Data provided:
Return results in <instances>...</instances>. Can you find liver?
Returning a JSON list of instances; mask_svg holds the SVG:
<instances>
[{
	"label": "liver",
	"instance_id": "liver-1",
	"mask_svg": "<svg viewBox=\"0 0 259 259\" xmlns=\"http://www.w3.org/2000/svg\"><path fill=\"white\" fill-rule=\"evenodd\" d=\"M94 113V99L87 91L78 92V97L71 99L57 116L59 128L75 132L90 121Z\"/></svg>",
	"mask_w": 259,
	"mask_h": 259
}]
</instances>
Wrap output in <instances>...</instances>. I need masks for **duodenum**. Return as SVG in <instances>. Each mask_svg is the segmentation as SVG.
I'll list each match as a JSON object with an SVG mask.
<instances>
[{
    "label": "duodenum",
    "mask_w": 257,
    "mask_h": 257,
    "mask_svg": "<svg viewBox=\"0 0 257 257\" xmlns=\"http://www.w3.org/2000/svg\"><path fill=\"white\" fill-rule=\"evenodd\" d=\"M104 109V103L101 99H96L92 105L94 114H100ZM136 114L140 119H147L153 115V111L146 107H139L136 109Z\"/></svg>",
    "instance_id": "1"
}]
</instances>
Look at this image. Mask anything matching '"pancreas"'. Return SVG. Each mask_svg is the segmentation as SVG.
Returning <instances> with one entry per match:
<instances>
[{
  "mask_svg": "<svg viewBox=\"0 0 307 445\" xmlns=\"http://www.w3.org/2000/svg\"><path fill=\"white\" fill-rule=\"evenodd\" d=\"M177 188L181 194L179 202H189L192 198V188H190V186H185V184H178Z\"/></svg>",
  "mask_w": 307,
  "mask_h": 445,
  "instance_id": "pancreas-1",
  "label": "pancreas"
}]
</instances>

Your instructions: Copy out exactly the lines that run from the one holding "Look at this" through the end of the data above.

Response area:
Look at this image. Mask anything matching '"pancreas"'. Return SVG. Each mask_svg is the segmentation as SVG.
Returning <instances> with one entry per match:
<instances>
[{
  "mask_svg": "<svg viewBox=\"0 0 307 445\" xmlns=\"http://www.w3.org/2000/svg\"><path fill=\"white\" fill-rule=\"evenodd\" d=\"M177 188L181 194L179 202H189L192 198V188H190V186H185V184H178Z\"/></svg>",
  "mask_w": 307,
  "mask_h": 445,
  "instance_id": "pancreas-1",
  "label": "pancreas"
}]
</instances>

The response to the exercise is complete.